Not all of Google’s Irish workers share the cowprint rug-laden offices. According to the LinkedIn profiles of Google Maps’ managers, the Google Maps project is based in East Point Business Park. While the ‘Street View’ of Barrow Street on Google Maps features balloon-waving employees, the ‘Street View’ East Point stops at the security gates.

 

One former Google contractor explained that projects such as Youtube and Google Maps are outsourced to contract workers, with recruitment agencies CPL and Manpower doing the hiring and firing for Google. The contractor, fluent in a number of European languages, was hired by CPL on an 11-month contract, and found out that he would be working for Google. Initially, he hoped that the temporary contract would lead to a full-time position at Google, but he was let go after a second 11-month contract. He reported directly to managers worked for Google, though he was technically working for CPL. “I never worked in the main Google office where they have the sleep cocoons and all that fancy stuff”, he says. “I don’t know anyone from my office who then moved into a full time position with Google.
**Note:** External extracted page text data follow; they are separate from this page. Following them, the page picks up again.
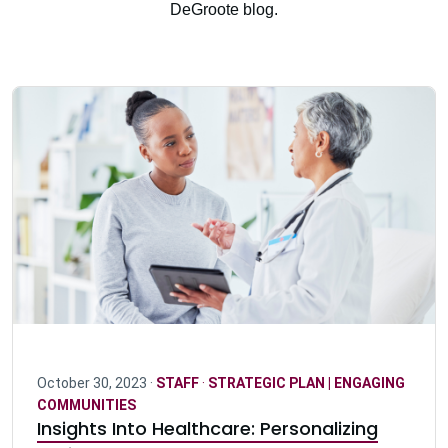
DeGroote blog.
October 30, 2023 ·
STAFF
·
STRATEGIC PLAN | ENGAGING
COMMUNITIES
Insights Into Healthcare: Personalizing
The workers were unhappy because you can’t put on your CV that you worked for Google. When you finish your job, your references are going to come from CPL or Manpower”. These temporary contracts are offered for 11- or 23-month periods.

 

“Most of the people where I worked had language skills so there were very skilled people working there, doing very menial work”, he said. During the course of his job, he came to realise why there was no need for Google to hire permanent workers. The jobs, he said, involved checking data and making edits. “The workers had to make edits in a certain way so the algorithms running in the background could pick up on the changes. Down the line, the algorithms will be able to do this work so they won’t need people to do it!”.

 

Some young software developers advise those interested in development careers to avoid the big tech companies – but to avoid the trap of burning out in start-ups. Ger Kelly from Galway is a developer who has worked in several start-ups in Dublin since graduating from UCG in 2007. “I ran myself down working a huge amount of hours”, he says, but he has learned from the experience. “I believe you do your work and then you’re out. I’ve a few friends in Google and they love it, but it’s hard work from what I can tell. They do put on your dinner but they expect you to have your dinner and go back to work. I don’t believe in that any more. My issue with Google, Facebook and Twitter is that they don’t do any development in Ireland. People hear about all these tech companies coming in – and they do come with tech jobs, but they don’t facilitate or encourage development in Ireland. I think it’s a tax haven here and that’s why they’re really here”.

 

There’s no question that the likes of Google, Facebook, Twitter, Amazon and Paypal provide thousands of badly-needed jobs in Ireland. “There are a large number of employees in the multinationals here but they are not being taught to innovate”, argues the former Google employee. “They are working on internal processes and administration rather than the creation and development of new ideas in the same way that employees in California are doing. So it is not a breeding ground for innovators or entrepreneurs. Our education system is set up to produce call-centre workers rather than hotshot developers”.

 

“In our current austerity process, where education is being cut, class sizes are being increased, and university funding is being withdrawn, that is not going to happen. It’s a disincentive and it will hurt us in the long run. If we can’t educate people that can think for themselves and have the skills to be able to innovate, we’re just going to continue to be a nation of call-centre workers, and service-industry supporters. We will continue to be just another tax haven for the multinationals”.  Google’s motto  is do  no  harm.  In Ireland, it could at least do a little more good.